On the receiving side, earth observation, like other complex industry ecosystems, has a strong demand for tools that automate data exploration, storage, and integration. This is particularly true for smaller companies and less specialized in the topic researchers. Larger players have more flexibility with creating own tools, but also are looking for better infrastructure and integrations across software and data processing platforms. Organizations of all levels would benefit from the ability to integrate geospatial data into their business processes, with no or little own technical infrastructure and data analytics specialists.
A separate sector was represented by software companies building their solutions on top of the data from the Sentinel satellites and other open sources. Synergise, a Lubliana-based software development team, explained that they used to build “pyramids”, complex bespoke solutions for each client, but at some point had an aha moment and made a deal with Amazon where they would unpack the data from ESA and upload it into the AWS Open Data storage at EC2 in exchange for free processing time. Later on, they transformed it into a self-service platform product which allows them to transition into offering more scalable product-based offerings.
Open data for collaboration and innovation
There is a vast volume of high-resolution imagery available from proprietary satellite constellations such as Planet and Digital Globe. The data collected from the Sentinel satellite constellations is obtainable for free from the Sentinel Hub. A representative of Planet, a San Francisco-based data provider that operates its own satellite constellation, presented how her company approaches data processing and sharing. Planet offers a free demo access to their lower-resolution images. Another example is Digital Globe, one of the leaders in commercial satellite surveillance and other services, Google Maps and Earth is using the satellite imagery provided by this company.
Data science toolbox
For our data engineering team, earth observation is one of the areas to apply the methodologies and algorithms we use. It was interesting to discuss in details how the methods Skein already exploits in other areas are beneficial for gaining insights and designing solutions for the satellite applications. Such methods and capabilities include computational infrastructure, image recognition techniques, data storage and ETL (Extract, Transform, Load), technology for capitalizing on the mass human power for algorithm training and analytics and user-friendly UI and output of the analytics results.
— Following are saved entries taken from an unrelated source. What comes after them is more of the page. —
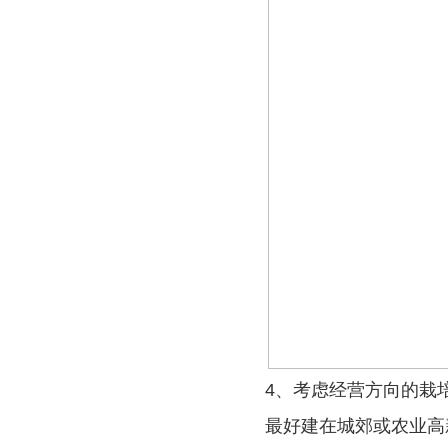
4、考虑经营方向的栽
最好建在城郊或农业高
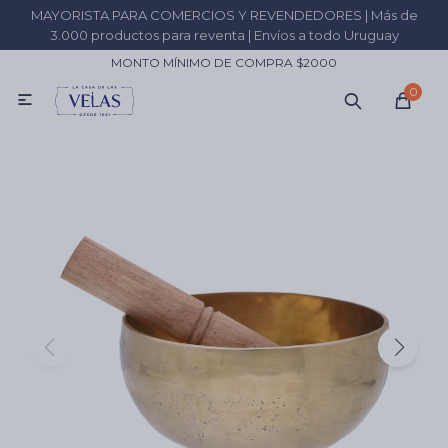
MAYORISTA PARA COMERCIOS Y REVENDEDORES | Más de
MI CUENTA
3.000 productos para reventa | Envíos a todo Uruguay
MONTO MÍNIMO DE COMPRA $2000
Catálogo
Fabricá tus velas
Comprá por KILO
+59
0

Inciensos
Resinas
Velas
Aceites
Sahumadores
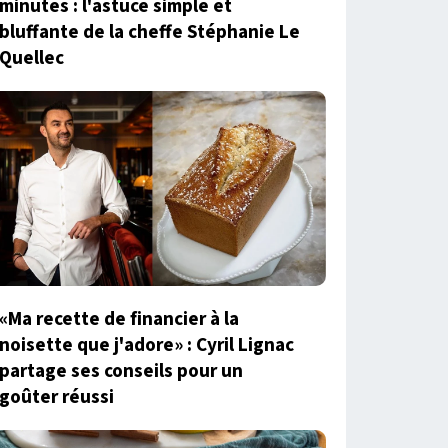
minutes : l'astuce simple et
bluffante de la cheffe Stéphanie Le
Quellec
«Ma recette de financier à la
noisette que j'adore» : Cyril Lignac
partage ses conseils pour un
goûter réussi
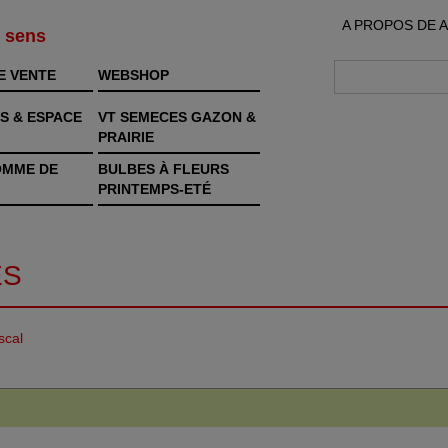
A PROPOS DE 
s sens
E VENTE
WEBSHOP
S & ESPACE
VT SEMECES GAZON &
PRAIRIE
OMME DE
BULBES À FLEURS
PRINTEMPS-ETÉ
ES
scal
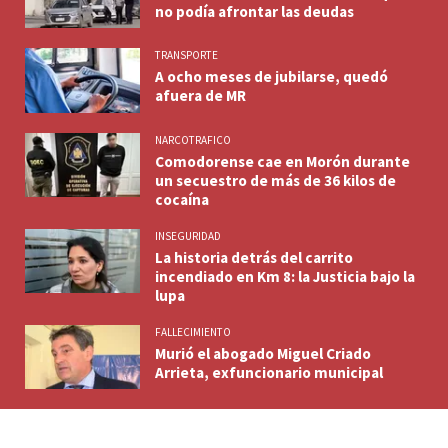
no podía afrontar las deudas
TRANSPORTE
A ocho meses de jubilarse, quedó
afuera de MR
NARCOTRAFICO
Comodorense cae en Morón durante
un secuestro de más de 36 kilos de
cocaína
INSEGURIDAD
La historia detrás del carrito
incendiado en Km 8: la Justicia bajo la
lupa
FALLECIMIENTO
Murió el abogado Miguel Criado
Arrieta, exfuncionario municipal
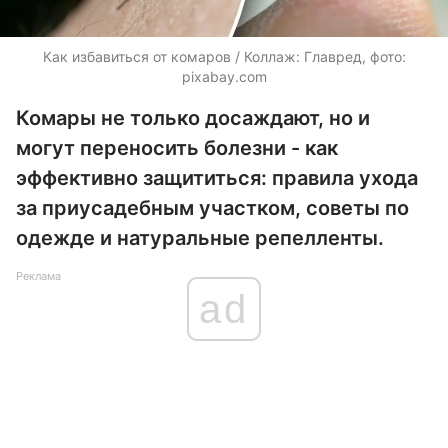
Как избавиться от комаров / Коллаж: Главред, фото:
pixabay.com
Комары не только досаждают, но и
могут переносить болезни - как
эффективно защититься: правила ухода
за приусадебным участком, советы по
одежде и натуральные репелленты.
Реклама
ad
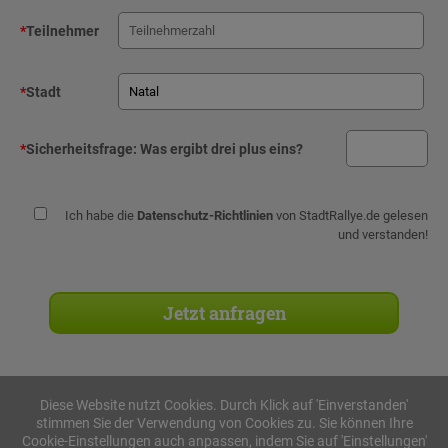
*
Teilnehmer
*
Stadt
*
Sicherheitsfrage:
Was ergibt drei plus eins?
Ich habe die
Datenschutz-Richtlinien
von StadtRallye.de gelesen
und verstanden!
Diese Website nutzt Cookies. Durch Klick auf 'Einverstanden'
stimmen Sie der Verwendung von Cookies zu. Sie können Ihre
Stadtrallyes
Cookie-Einstellungen auch anpassen, indem Sie auf 'Einstellungen'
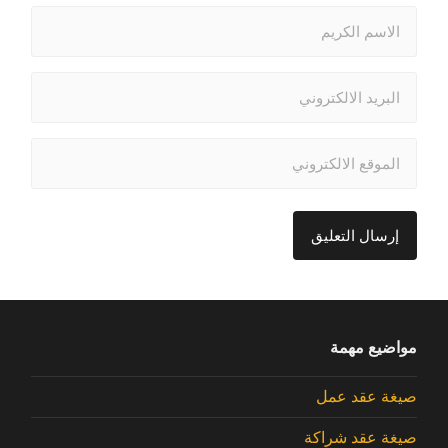
مواضيع مهمة
صيغة عقد عمل
صيغة عقد شراكة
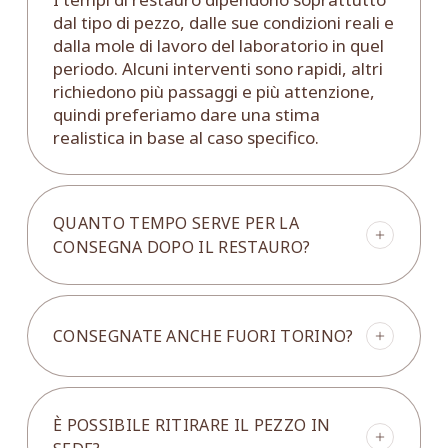
dal tipo di pezzo, dalle sue condizioni reali e
dalla mole di lavoro del laboratorio in quel
periodo. Alcuni interventi sono rapidi, altri
richiedono più passaggi e più attenzione,
quindi preferiamo dare una stima
realistica in base al caso specifico.
QUANTO TEMPO SERVE PER LA
CONSEGNA DOPO IL RESTAURO?
In generale, dalla fine del restauro la
consegna richiede mediamente circa 10 –
CONSEGNATE ANCHE FUORI TORINO?
15 giorni. Questo intervallo può variare in
base alla zona di destinazione, al tipo di
pezzo e alla logistica necessaria per
Sì, organizziamo consegne anche fuori
trasportarlo in modo sicuro. Se ci indichi
Torino. In questi casi valutiamo di volta in
È POSSIBILE RITIRARE IL PEZZO IN
città e CAP, possiamo confermarti una
volta tempi e modalità in base alla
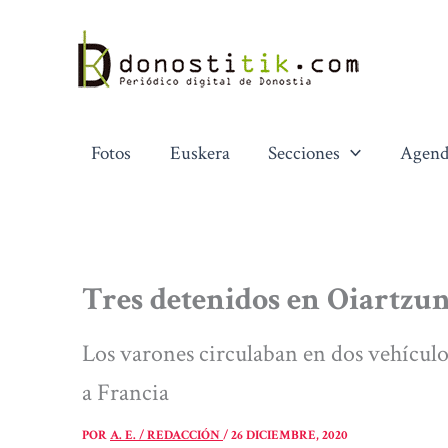
Ir
al
contenido
Fotos
Euskera
Secciones
Agend
Tres detenidos en Oiartzu
Los varones circulaban en dos vehículos
a Francia
POR
A. E. / REDACCIÓN
/
26 DICIEMBRE, 2020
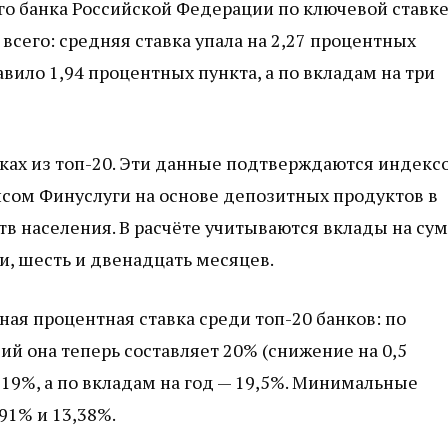
о банка Российской Федерации по ключевой ставке
всего: средняя ставка упала на 2,27 процентных
вило 1,94 процентных пункта, а по вкладам на три
ках из топ-20. Эти данные подтверждаются индекс
сом Финуслуги на основе депозитных продуктов в
тв населения. В расчёте учитываются вклады на су
ри, шесть и двенадцать месяцев.
ая процентная ставка среди топ-20 банков: по
ий она теперь составляет 20% (снижение на 0,5
 19%, а по вкладам на год — 19,5%. Минимальные
91% и 13,38%.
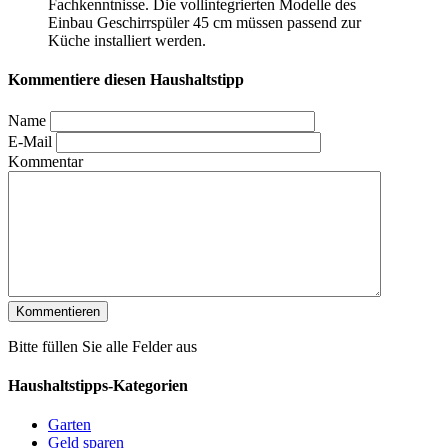
Fachkenntnisse. Die vollintegrierten Modelle des
Einbau Geschirrspüler 45 cm müssen passend zur
Küche installiert werden.
Kommentiere diesen Haushaltstipp
Name
E-Mail
Kommentar
Bitte füllen Sie alle Felder aus
Haushaltstipps-Kategorien
Garten
Geld sparen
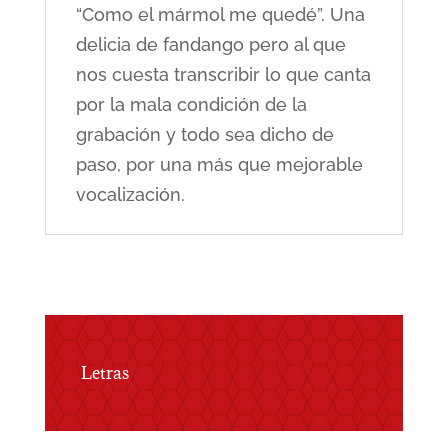
“Como el mármol me quedé”. Una
delicia de fandango pero al que
nos cuesta transcribir lo que canta
por la mala condición de la
grabación y todo sea dicho de
paso, por una más que mejorable
vocalización.
Letras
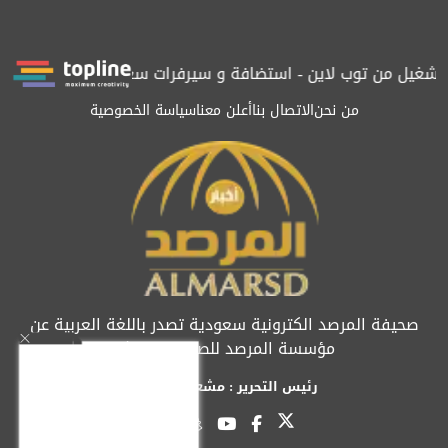
غيل من توب لاين - استضافة و سيرفرات سعودية
المرصد حاصلة على ال
من نحن
الاتصال بنا
أعلن معنا
سياسة الخصوصية
صحيفة المرصد الكترونية سعودية تصدر باللغة العربية عن
مؤسسة المرصد للصحافة والنشر
رئيس التحرير : مشعل العريفي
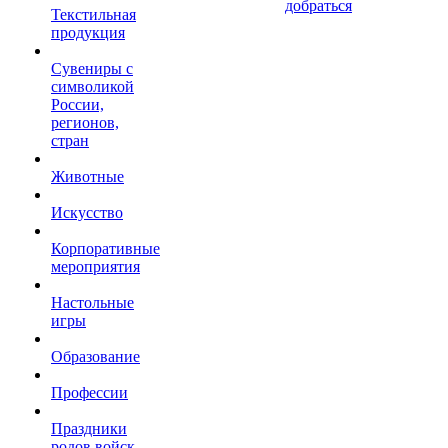
добраться
Текстильная
продукция
Сувениры с
символикой
России,
регионов,
стран
Животные
Искусство
Корпоративные
мероприятия
Настольные
игры
Образование
Профессии
Праздники
родов войск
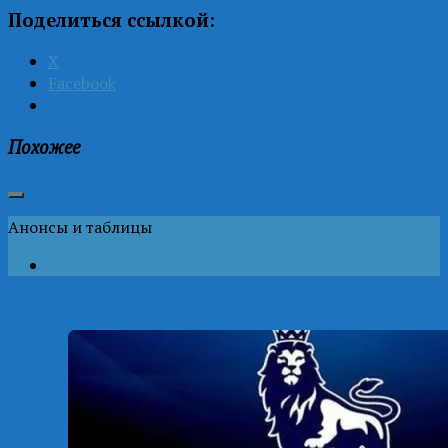
Поделиться ссылкой:
X
Facebook
Похожее
Анонсы и таблицы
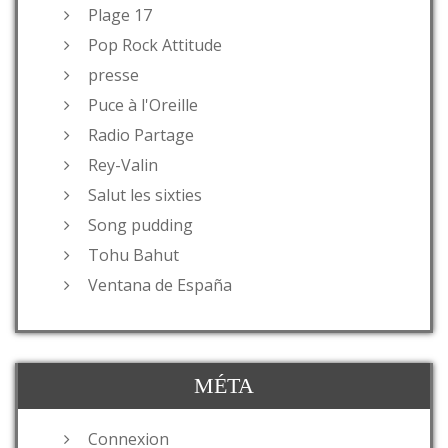
Plage 17
Pop Rock Attitude
presse
Puce à l'Oreille
Radio Partage
Rey-Valin
Salut les sixties
Song pudding
Tohu Bahut
Ventana de España
MÉTA
Connexion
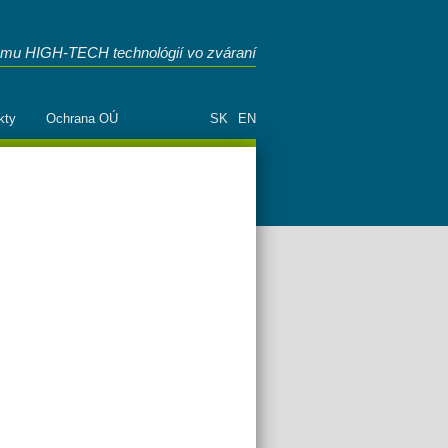
mu HIGH-TECH technológií vo zváraní
kty
Ochrana OÚ
SK
EN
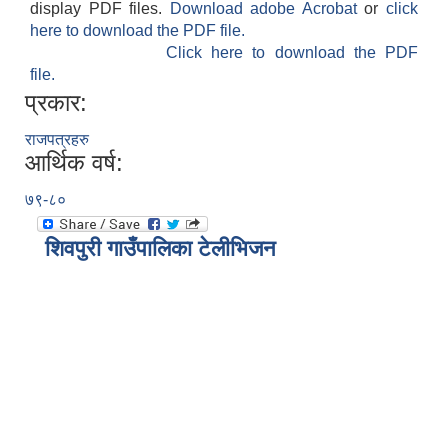
display PDF files.
Download adobe Acrobat
or
click
here to download the PDF file.
Click here to download the PDF
file.
प्रकार:
राजपत्रहरु
आर्थिक वर्ष:
७९-८०
शिवपुरी गाउँपालिका टेलीभिजन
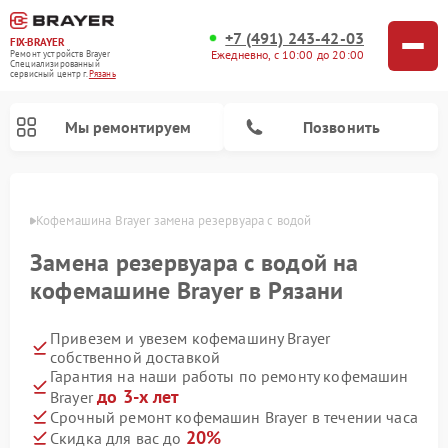
+7 (491) 243-42-03
FIX-BRAYER
Ежедневно, с 10:00 до 20:00
Ремонт устройств Brayer
Специализированный
cервисный центр г.
Рязань
Мы ремонтируем
Позвонить
язани
Кофемашина Brayer замена резервуара с водой
Замена резервуара с водой на
кофемашине Brayer в Рязани
Привезем и увезем кофемашину Brayer
собственной доставкой
Гарантия на наши работы по ремонту кофемашин
до 3-х лет
Brayer
Срочный ремонт кофемашин Brayer в течении часа
20%
Скидка для вас до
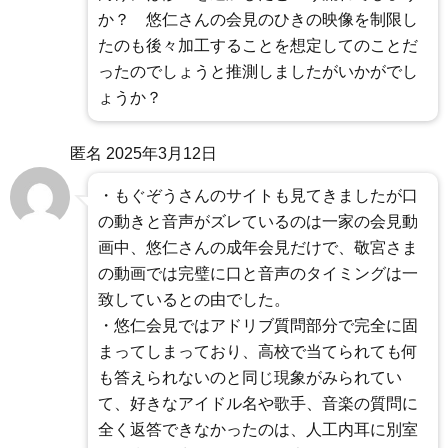
か？ 悠仁さんの会見のひきの映像を制限し
たのも後々加工することを想定してのことだ
ったのでしょうと推測しましたがいかがでし
ょうか？
匿名
2025年3月12日
・もぐぞうさんのサイトも見てきましたが口
の動きと音声がズレているのは一家の会見動
画中、悠仁さんの成年会見だけで、敬宮さま
の動画では完璧に口と音声のタイミングは一
致しているとの由でした。
・悠仁会見ではアドリブ質問部分で完全に固
まってしまっており、高校で当てられても何
も答えられないのと同じ現象がみられてい
て、好きなアイドル名や歌手、音楽の質問に
全く返答できなかったのは、人工内耳に別室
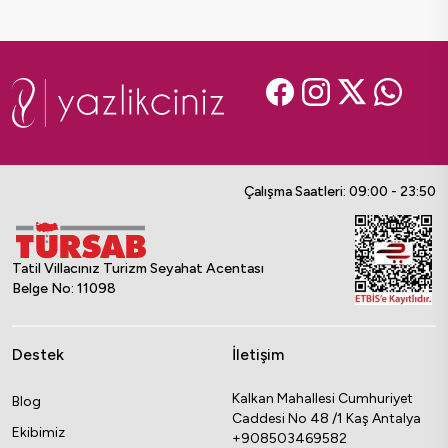
Çalışma Saatleri: 09:00 - 23:50
Tatil Villacınız Turizm Seyahat Acentası
Belge No: 11098
Destek
İletişim
Kalkan Mahallesi Cumhuriyet
Blog
Caddesi No 48 /1 Kaş Antalya
Ekibimiz
+908503469582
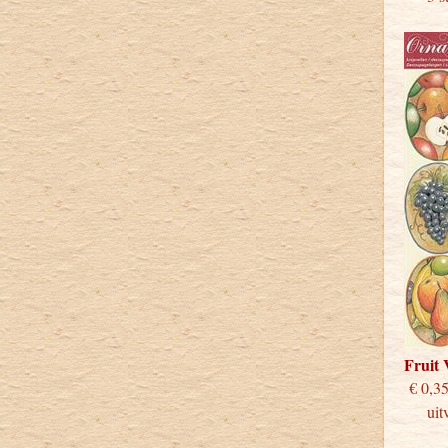
Fruit
€
uitve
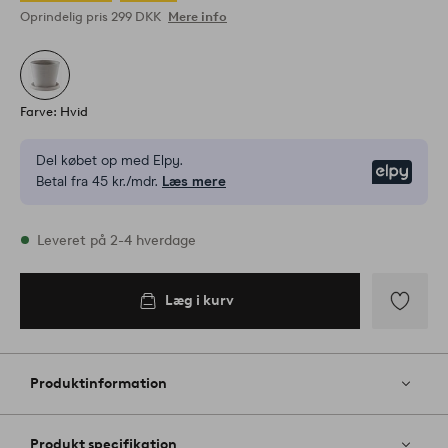
Oprindelig pris
299 DKK
Mere info
Farve: Hvid
Del købet op med Elpy.
Elpy
Betal fra 45 kr./mdr.
Læs mere
På lager
Leveret på 2-4 hverdage
Læg i kurv
Læg i
kurv
Tilføj
til
favoritter
Produktinformation
Produkt specifikation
Earth observation data comes in the form of images, often in the form of time series and can also be in very-high-resolution (VHR), geospatial GIS data and other forms. Correspondingly, a number of machine learning approaches such as unsupervised learning, K-means, machine vision neural net processing and pattern recognition translate well between earth observation research and other industries. In the same way, Python, which is used by our team at Skein, is the most popular data science framework and earth observation scientists.
Use of crowd science
Crowdsourcing of solutions from citizen scientists and anyone who is interested in helping the greater scientific good, is a particularly important topic. It is used for tasks like training machine learning algorithms and helping the technology where automation is not fully achievable with the current technology. Similarly, Skein worked with a leading library to automate human-powered library records processing.
One of the major objectives of the ESA’s earth observations programmes is to promote citizen science and collaboration, helping the wide audience of data scientists, engineers or lay people to help with things such as training of a machine learning algorithm to differentiate and classify clouds. For example, clouds are a big deal among image recognition scientists. They obscure the photographs of the earth surface. Human help is invaluable in training cloud-recognition and clean-up algorithms. A part of Sentinel Hub Synergise integrates a manual cloud classification platform.
Quantitative data is collected at the massive scale, and it is often presented in time-series. From April 2014- big data archives from the Sentinel satellites are freely available. The scope is at a staggering level of over 30PB collected daily. Computational infrastructure is a particularly important topic since processing of such volumes of information requires large capacities. For many calculations it is most cost-efficient to run them on a local server, however for tasks that require cloud-computing, the costs remain the challenge, especially taken into account the fact that most of the large players are US companies, such as Amazon.
In summary, ESA’s activities and dynamic development of the ecosystem of technology and collaborators at all levels create an abundant platform not only for the research and innovation in environmental management, security, and economic development. They also create abundant commercial opportunities, benefiting from and fostering the development of machine learning, data science, and global computational infrastructure.